Le seul nom qui pourrait mériter de figurer à côté de Qorpo-Santo est peut-être celui de Sousândrade, un autre poète marginal et oublié du Brésil du XIXe siècle, si son œuvre immense et parfois insensée n’offrait pas (pour utiliser une des expressions favorites de l’auteur) « une méthode ». Ce n’est pas le cas des autres auteurs : comment, en effet, serait-il possible de comparer les écarts momentanés et les excès juvéniles d’une poésie satirique avec l’ensemble de la production d’un auteur qui, au long de toute son existence, a rejeté les signes contre eux-mêmes pour finir par ne produire qu’une œuvre absente et une absence d’œuvre ? C’est uniquement dans une perspective critique capable d’interpréter les dissonances en les replaçant dans une logique herméneutique faite de dissymétries et de hiatus, qu’il serait possible, à mon sens, de comparer ces auteurs incomparables (pour paraphraser Marcel Detienne)10.


 

Cela nous renvoie à nouveau au point de départ, c’est à dire à la tentative évidente de normaliser, du point de vue du lecteur, une œuvre comme celle de Qorpo-Santo. Les exemples ne manquent pas, de cette critique cherchant à canaliser cette inondation discursive, cette multiplication incontrôlée d’images, pour la contenir dans le cours d’une logique historique ou d’un paradigme littéraire bien établi. À propos des textes de théâtre, par exemple, il a longtemps été débattu du fait de pouvoir ou de devoir les mettre en regard avec le surréalisme ou le théâtre de l’absurde, en faisant ainsi de l’écrivain brésilien un précurseur – quelque peu pathétique – de Jarry ou Ionesco d’un côté, ou de Breton et Tristan Tzara de l’autre11. Si cette lecture prend tout son sens dans le cas de Décio Pignatari12 qui – dans le sillage des frères de Campos et, précisément, de sa relecture de Sousândrade – a toujours été à la recherche d’une légitimation généalogique de l’exception du concrétisme, je vois mal comment peut se justifier une telle tentative de lire l’anormal et le hors-norme que représente l’œuvre de Qorpo-Santo à la lumière d’une norme littéraire qui légitimerait cette exception.

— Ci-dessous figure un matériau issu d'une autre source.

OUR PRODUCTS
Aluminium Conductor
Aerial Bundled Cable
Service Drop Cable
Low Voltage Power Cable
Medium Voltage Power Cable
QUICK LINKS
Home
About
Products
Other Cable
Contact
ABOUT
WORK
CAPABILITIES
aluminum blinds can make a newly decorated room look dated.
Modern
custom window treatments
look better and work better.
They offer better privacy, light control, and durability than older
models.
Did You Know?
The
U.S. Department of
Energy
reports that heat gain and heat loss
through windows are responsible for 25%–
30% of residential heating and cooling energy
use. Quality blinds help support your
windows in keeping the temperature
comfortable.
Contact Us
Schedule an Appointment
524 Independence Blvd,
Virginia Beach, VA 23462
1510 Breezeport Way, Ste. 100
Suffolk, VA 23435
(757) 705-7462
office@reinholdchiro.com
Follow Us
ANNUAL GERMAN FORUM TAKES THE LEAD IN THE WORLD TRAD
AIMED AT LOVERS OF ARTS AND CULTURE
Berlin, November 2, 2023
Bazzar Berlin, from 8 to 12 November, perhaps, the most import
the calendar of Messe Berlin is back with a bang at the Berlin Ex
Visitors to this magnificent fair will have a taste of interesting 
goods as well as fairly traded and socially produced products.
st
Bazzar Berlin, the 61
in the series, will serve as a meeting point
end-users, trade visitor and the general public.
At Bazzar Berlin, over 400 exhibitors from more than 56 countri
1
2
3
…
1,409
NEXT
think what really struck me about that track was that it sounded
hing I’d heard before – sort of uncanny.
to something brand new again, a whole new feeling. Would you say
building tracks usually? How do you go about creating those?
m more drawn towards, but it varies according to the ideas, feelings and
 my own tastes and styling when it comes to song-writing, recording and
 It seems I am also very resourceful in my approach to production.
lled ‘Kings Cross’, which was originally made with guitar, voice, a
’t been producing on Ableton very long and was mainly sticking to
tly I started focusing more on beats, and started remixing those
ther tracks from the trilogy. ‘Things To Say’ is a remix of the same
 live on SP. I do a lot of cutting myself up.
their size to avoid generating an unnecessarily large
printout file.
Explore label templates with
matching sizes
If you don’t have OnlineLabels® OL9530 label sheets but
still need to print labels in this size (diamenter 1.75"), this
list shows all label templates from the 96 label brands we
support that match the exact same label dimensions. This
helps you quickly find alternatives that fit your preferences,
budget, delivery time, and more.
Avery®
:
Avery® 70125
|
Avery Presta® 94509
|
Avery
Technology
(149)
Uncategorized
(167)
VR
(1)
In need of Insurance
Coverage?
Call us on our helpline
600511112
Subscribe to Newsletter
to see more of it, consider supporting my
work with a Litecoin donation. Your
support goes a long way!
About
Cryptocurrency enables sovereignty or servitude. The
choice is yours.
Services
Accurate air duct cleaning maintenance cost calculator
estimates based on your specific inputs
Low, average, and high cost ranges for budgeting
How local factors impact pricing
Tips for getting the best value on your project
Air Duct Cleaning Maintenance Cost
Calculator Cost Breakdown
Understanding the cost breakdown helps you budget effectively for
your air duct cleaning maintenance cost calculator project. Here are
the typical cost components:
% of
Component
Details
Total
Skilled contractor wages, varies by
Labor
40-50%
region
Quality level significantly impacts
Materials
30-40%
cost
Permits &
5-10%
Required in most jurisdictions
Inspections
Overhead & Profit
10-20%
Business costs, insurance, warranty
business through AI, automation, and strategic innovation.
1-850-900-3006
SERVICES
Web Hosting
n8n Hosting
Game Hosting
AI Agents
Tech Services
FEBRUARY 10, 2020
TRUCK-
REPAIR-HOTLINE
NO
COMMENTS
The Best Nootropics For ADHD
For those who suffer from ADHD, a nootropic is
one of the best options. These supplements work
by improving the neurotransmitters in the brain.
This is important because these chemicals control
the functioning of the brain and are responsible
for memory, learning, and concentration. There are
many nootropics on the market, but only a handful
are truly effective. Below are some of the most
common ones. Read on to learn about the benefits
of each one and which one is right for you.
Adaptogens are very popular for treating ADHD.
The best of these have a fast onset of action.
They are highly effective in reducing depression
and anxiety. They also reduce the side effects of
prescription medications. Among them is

Replacer, de cette manière, l’écrivain dans un contexte discursif connu risque d’atténuer, ou même d’effacer, l’aspect inquiétant de son écriture qui est, a contrario, une donnée fondamentale de sa personnalité poétique.

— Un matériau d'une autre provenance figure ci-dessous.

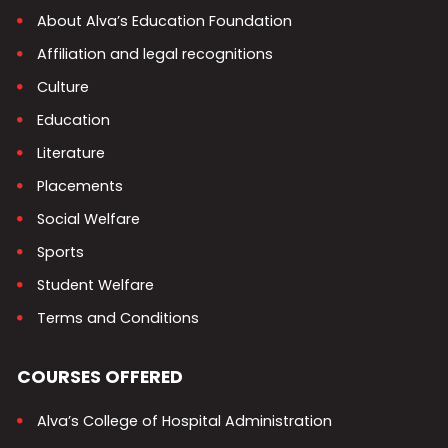
About Alva’s Education Foundation
Affiliation and legal recognitions
Culture
Education
Literature
Placements
Social Welfare
Sports
Student Welfare
Terms and Conditions
COURSES OFFERED
Alva’s College of Hospital Administration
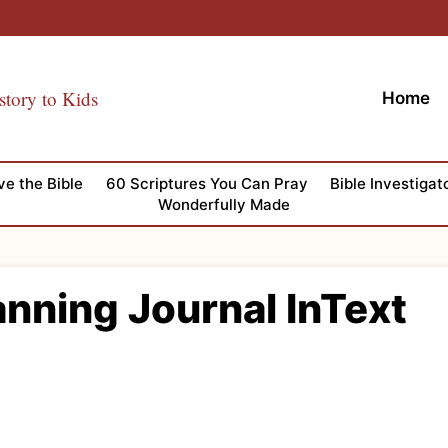
story to Kids
Home
ve the Bible
60 Scriptures You Can Pray
Bible Investigat
Wonderfully Made
nning Journal InText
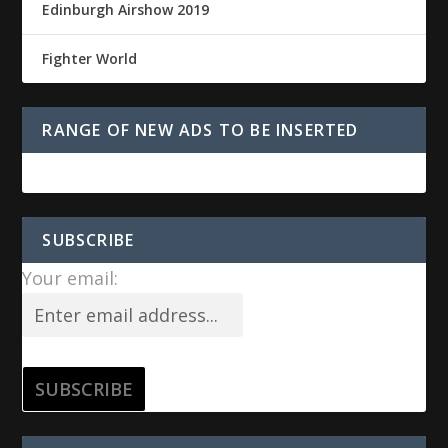
Edinburgh Airshow 2019
Fighter World
RANGE OF NEW ADS TO BE INSERTED
SUBSCRIBE
Your email:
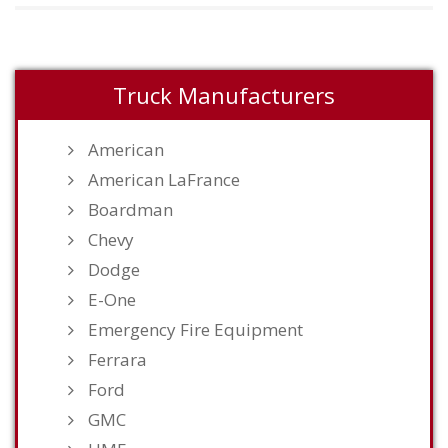
Truck Manufacturers
American
American LaFrance
Boardman
Chevy
Dodge
E-One
Emergency Fire Equipment
Ferrara
Ford
GMC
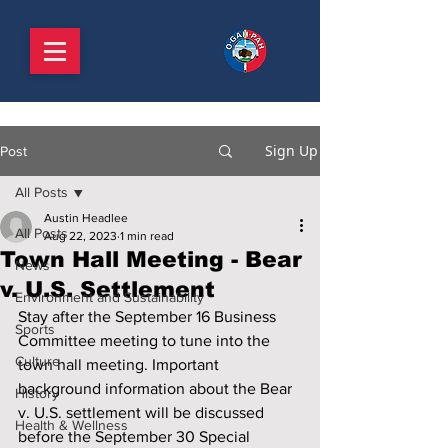
Sign Up
Post
All Posts
Austin Headlee
All Posts
Aug 22, 2023
1 min read
Town Hall Meeting - Bear
News
v. U.S. Settlement
Environment and Sustainability
Stay after the September 16 Business 
Sports
Committee meeting to tune into the 
Culture
town hall meeting. Important 
background information about the Bear 
History
v. U.S. settlement will be discussed 
Health & Wellness
before the September 30 Special 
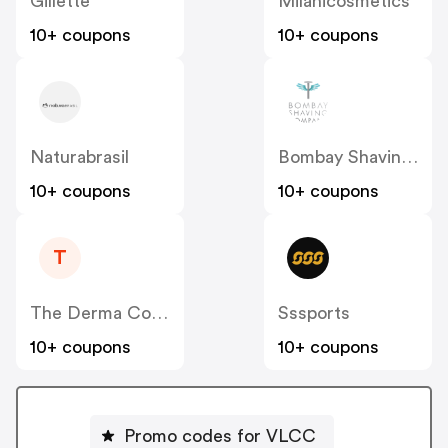
Gillette
Milanicosmetics
10+ coupons
10+ coupons
Naturabrasil
Bombay Shaving Company
10+ coupons
10+ coupons
T
The Derma Co [CPS] IN
Sssports
10+ coupons
10+ coupons
Promo codes for VLCC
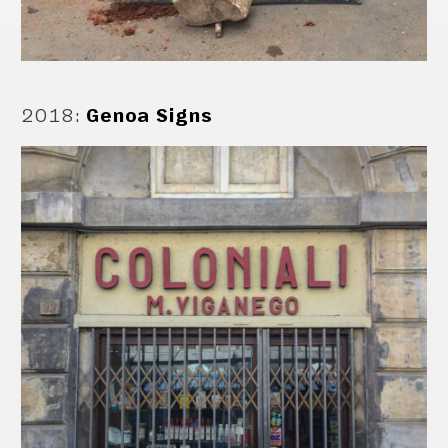
2018
:
Genoa Signs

Dans ce même mouvement s’inscrit d’ailleurs le choix fait par certains éditeurs de ses textes d’en normaliser l’orthographe, trahissant de la sorte, certes avec bienveillance et en toute bonne foi, ce qui demeure l’une des spécificités les plus pertinentes léguées par Qorpo-Santo, à savoir le culte voué à la forme linguistique et à l’orthographe envisagées non pas comme un piège du discours – en tant que forme d’un contenu, précisément – mais plutôt comme objet et cible du discours lui-même – en tant que contenu de la forme, dès lors, étant donné que ses textes, pour en revenir à Foucault, « énoncent dans leur énoncé la langue dans laquelle ils l’énoncent »13. Cet aspect a été magistralement souligné par Flora Süssekind14 – après avoir également été signalé par Maria Valquíria Alves Marques15 – qui étudie comment dans ses pièces de théâtre et dans ses poèmes apparaissent fréquemment des « scènes d’écriture », c’est à dire des représentations du sujet en train d’écrire, où l’énonciation se dédouble et se reflète elle-même, comme dans le cas du poème « Rapidez » (Rapidité) :


 

Corre a pena tão depressa

– No papel

Que eu não sei se é puro fel,

Ou se mel

O que nele escrevi, ou lancei !

Eu lerei

Quando acabar, então verei

Se falei

Com fel ou mel o que narrei !

La plume court si vite

Sur le papier

Que je ne sais plus si c’est du fiel,

Ou bien du miel

Ce que j’y ai écrit, ou jeté !

Je lirai

Une fois terminé, et je verrai alors

Si j’ai dit

Avec du fiel ou du miel ce que j’ai conté ! 16


 

Cette question de la graphomanie, cette compulsion maladive de l’écriture, dont il est ici question, montre combien Qorpo-Santo avait conscience de l’automatisme de ses compositions et combien il était conscient du fait que, dans ces vers, une vérité se dissimulait, qui devait être déchiffrée – déchiffrée, peut-être, par les autres, puisqu’il avoue n’avoir ni le temps ni la patience de relire ses propres écrits (« Écrire – ne me coûte rien ; / Mais revoir – ces vers ou cette prose, / – est une chose fastidieuse – pour moi ! »)17.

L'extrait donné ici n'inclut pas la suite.